If you may be able to help with this project, please call Bev at (206) 335-7747 or Kathleen at 206-354-5723 or the main office at (425) 793-1030. Telephone or send an overnight letter (sent by Fed X but not U.S. Post Office, to 330 SW 43rd St Suite K PMB 547 Renton WA 98055) The contents of our e-mail was penetrated by an outsider in late November in connection with confidential plans for upcoming testing, so we do not recommend that you contact us by e-mail for this particular endeavor.
Time is obviously of the essence, since localities that dump their Diebold machines will need to have new plans in place before the 2006 elections. Following the recent hack of a Diebold optical-scan counter by Harri Hursti and the Black Box Voting team, at least one community is considering a new system that we are delighted to endorse:
King County [WA] Executive Ron Sims' proposal for all-mail voting could reduce the possibility of fraud by election workers, a leading critic of electronic voting says.

Bev Harris, founder and executive director of Renton-based Black Box Voting, said voting by mail would eliminate more than 500 tamper-prone voting machines. It also would allow the county to buy more secure high-speed counting equipment, she said.
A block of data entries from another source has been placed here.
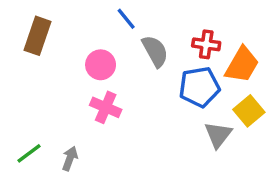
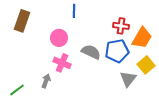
blue line: (126, 19) -> (74, 11), turned 40
gray semicircle: (155, 51) -> (91, 52), moved, turned -36
gray arrow: (70, 159) -> (46, 81), moved

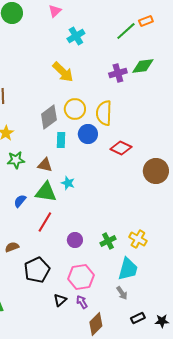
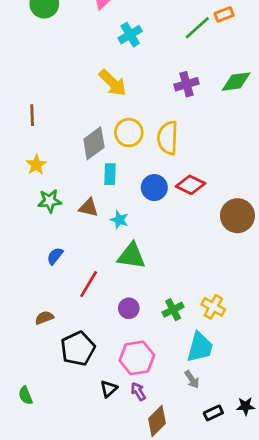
green diamond: (143, 66) -> (236, 82), moved
blue circle: (88, 134) -> (154, 188), moved
cyan star: (68, 183) -> (119, 220), moved
green triangle: (46, 192) -> (131, 256), moved
black star: (162, 321) -> (246, 406), moved

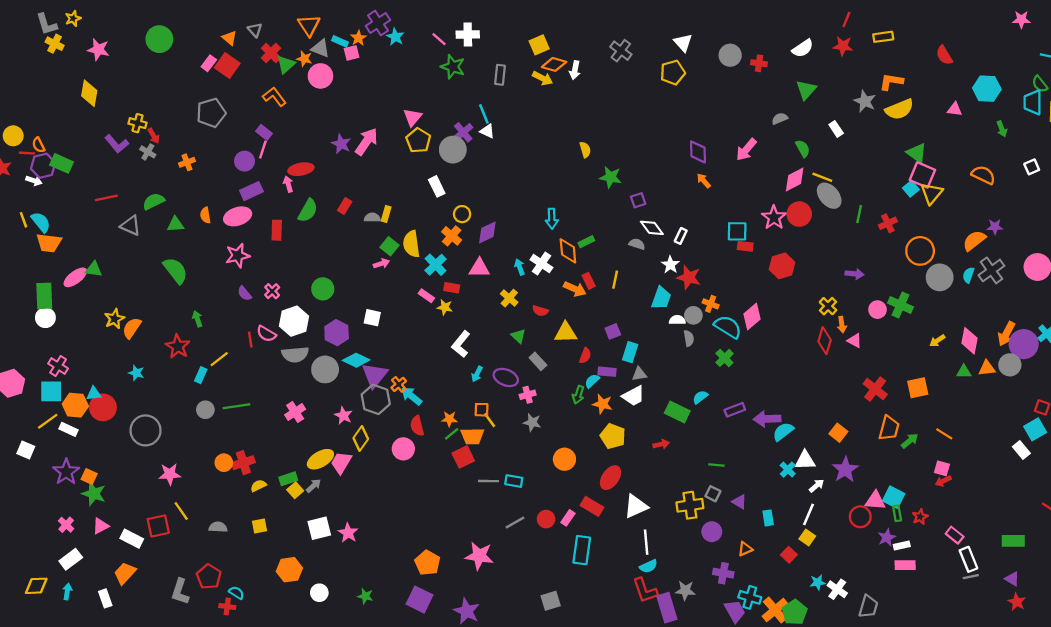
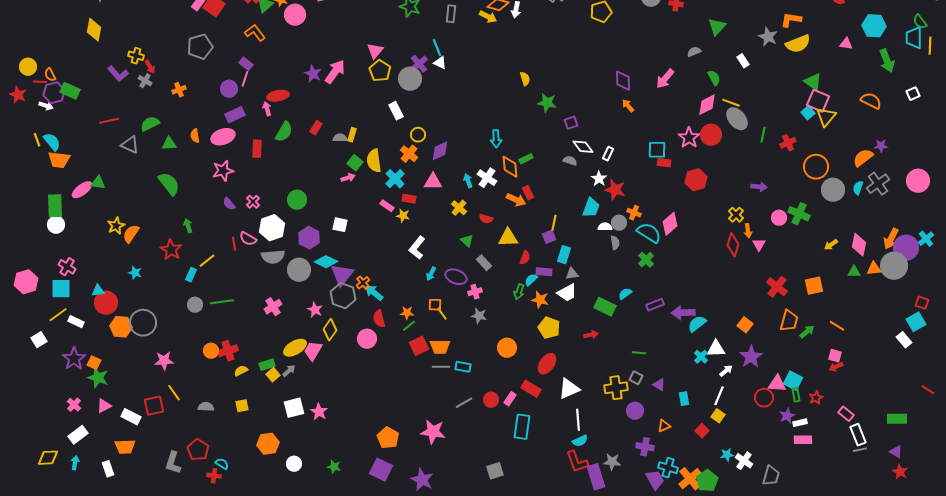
green arrow: (1002, 129) -> (887, 61), size x1.6
yellow line: (615, 280) -> (554, 223), moved
pink triangle: (854, 341) -> (759, 245), turned 32
gray circle: (1010, 365) -> (894, 266), size x1.4
orange hexagon: (75, 405) -> (121, 327), moved
orange trapezoid: (472, 436) -> (440, 347), moved
white square: (26, 450) -> (39, 340), turned 35
orange trapezoid: (125, 573) -> (125, 447), turned -135

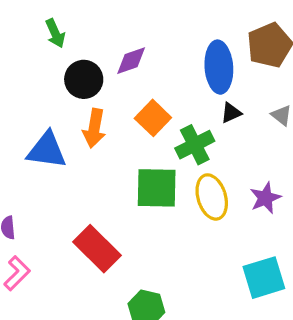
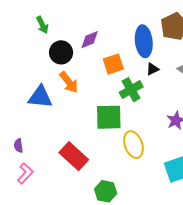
orange square: (153, 118) -> (113, 64), moved, turned 30
orange arrow: (94, 128) -> (69, 82), turned -45
yellow ellipse: (212, 197) -> (133, 145), moved

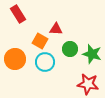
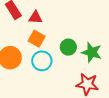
red triangle: (56, 29) -> (35, 17), moved

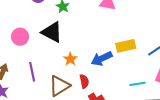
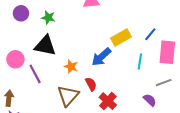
purple line: (32, 72) -> (35, 74), moved
cyan line: (137, 84) -> (140, 61), moved, turned -56

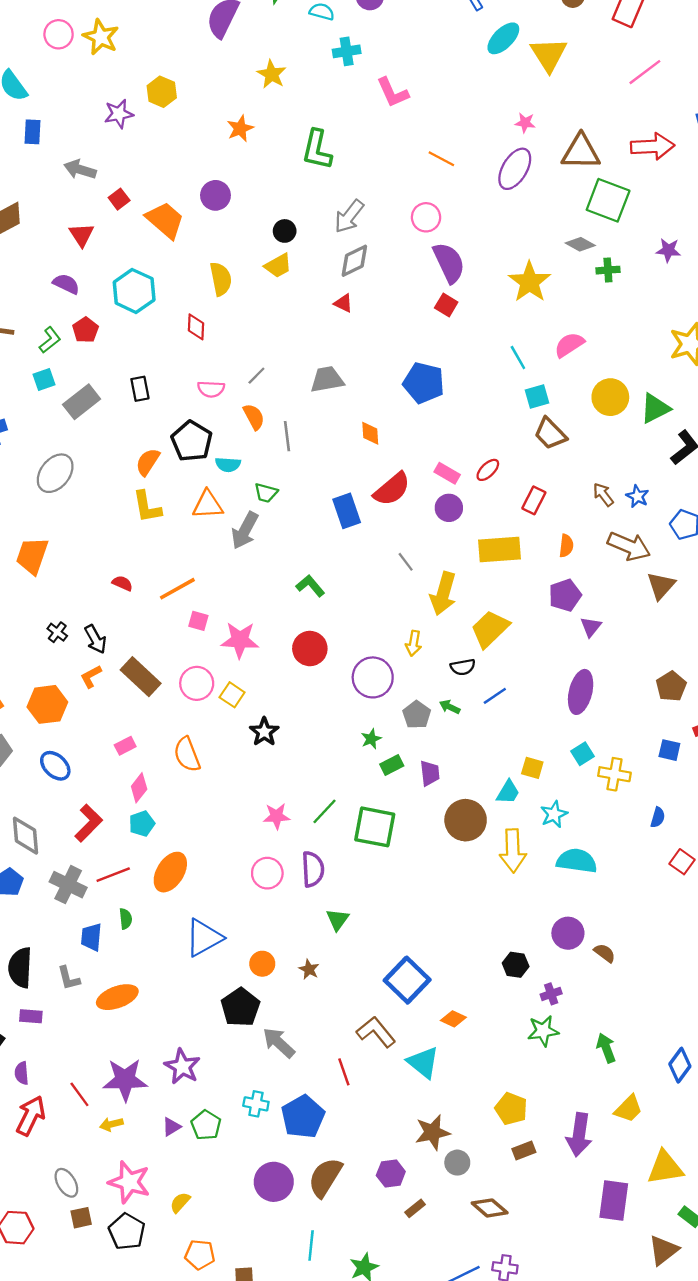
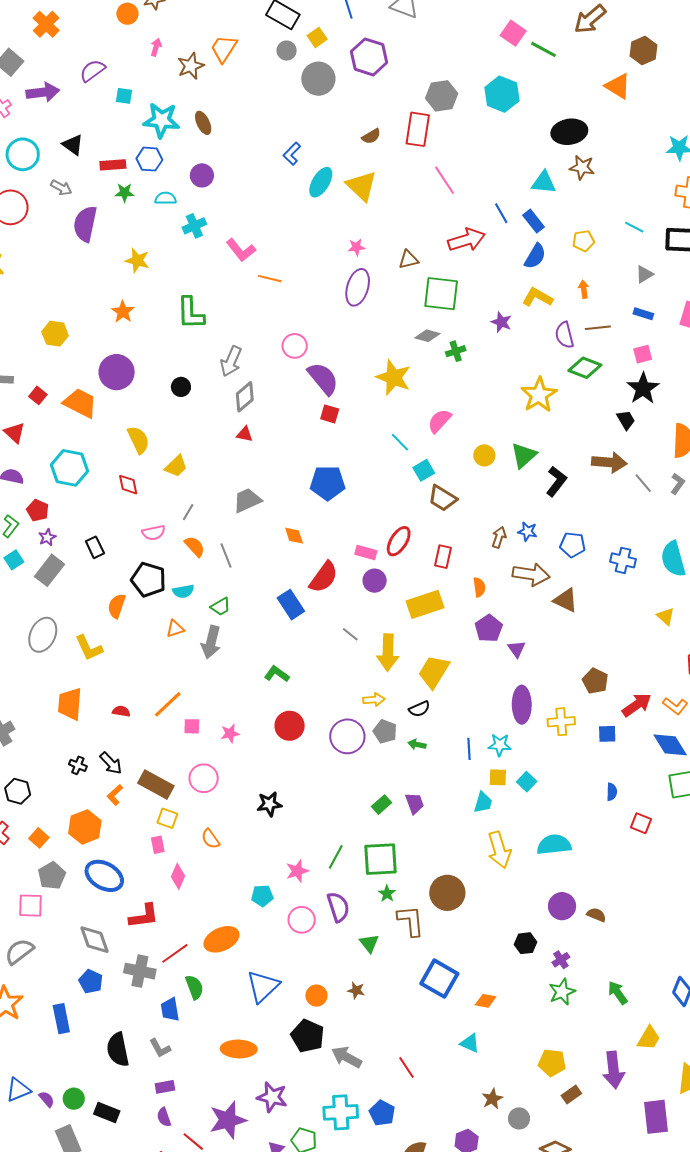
pink line: (645, 72) -> (445, 180), turned -72
yellow hexagon: (162, 92) -> (55, 334), moved
purple star: (119, 114) -> (47, 537), moved, size x0.7
brown triangle: (581, 152) -> (408, 260), size x0.6
orange line: (441, 159) -> (270, 279), moved
purple circle: (215, 195) -> (117, 372), size x1.4
purple star: (668, 250) -> (501, 322), turned 30
yellow trapezoid: (278, 266) -> (176, 466), moved
yellow circle: (610, 397) -> (484, 455), size x0.7
red ellipse: (488, 470) -> (399, 541), size x1.4
green trapezoid: (266, 493) -> (221, 607), turned -30
brown arrow: (603, 495) -> (499, 537), turned 70
orange triangle: (208, 505) -> (175, 629), size x0.7
yellow L-shape: (147, 507) -> (89, 648), moved
orange trapezoid: (32, 556) -> (70, 704), moved
brown triangle: (661, 586) -> (566, 600), turned -32
pink star: (240, 640) -> (230, 733), size x0.6
yellow arrow: (414, 643) -> (374, 700), turned -90
yellow square: (232, 695) -> (167, 818), moved
blue line: (495, 696) -> (469, 749), moved, turned -45
gray pentagon: (417, 715) -> (385, 731), moved
black star: (264, 732) -> (269, 804), turned -30
green star: (371, 739) -> (387, 894), moved
pink rectangle: (125, 746) -> (158, 845), turned -60
orange semicircle: (187, 754) -> (210, 839), size x0.7
cyan square: (583, 754) -> (527, 782), moved
blue ellipse: (55, 766) -> (104, 876), size x1.4
yellow cross: (614, 774) -> (561, 722), moved
cyan star: (554, 814) -> (500, 745), moved, turned -30
brown circle: (466, 820) -> (447, 893), moved
red L-shape: (89, 823) -> (144, 916), turned 52
cyan pentagon: (142, 824) -> (262, 896), moved, turned 30
orange ellipse: (170, 872) -> (221, 939), turned 48
green semicircle: (126, 919) -> (194, 987), size x1.4
orange ellipse: (117, 997) -> (239, 1049), moved, turned 36
purple rectangle: (31, 1016) -> (165, 1087), moved
brown L-shape: (376, 1032) -> (411, 921), moved, turned 48
cyan triangle: (423, 1063) -> (470, 1043), size x0.7
purple semicircle: (22, 1073) -> (164, 1117), moved
cyan cross: (256, 1104) -> (341, 1112), size x1.6
blue pentagon: (303, 1117) -> (382, 1113), size x0.7
brown star: (433, 1132) -> (492, 1099), size x0.7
Sims last week proposed to simplify elections in 2006 or 2007 by ending poll voting at all but a handful of regional centers. He cited voters' trend toward mail voting, with 70 percent of county voters casting absentee ballots in November's general election . . . .

Harris likes the new digital technology because the counting machines would record an electronic image of every ballot cast — images she said citizens could review to verify the vote counts reported by the county.

Harris said all-mail balloting would eliminate the county's "most serious vulnerability" to a rigged election: the 500-plus polling-place inspectors who take voting machines home for up to a week before each election. Inspectors are responsible for delivering voting machines, ballots and other supplies to polling places on Election Day . . . .

Diebold and King County officials say the Florida test ignored a number of safeguards that are designed to prevent and detect vote tampering.

There is no evidence that memory cards have been maliciously reprogrammed in a real election. Cards can't be removed from voting machines without breaking a numbered plastic seal.

But Leon County [FL] Elections Supervisor Ion Sancho said the mock election was disturbing because neither the Diebold voting machine nor the Diebold central tabulator showed any evidence of tampering.

"Quite frankly, this is a hole I could drive a Mack truck through," Sancho said. "I could rig elections, leave no fingerprints, and how would the voters ever know?"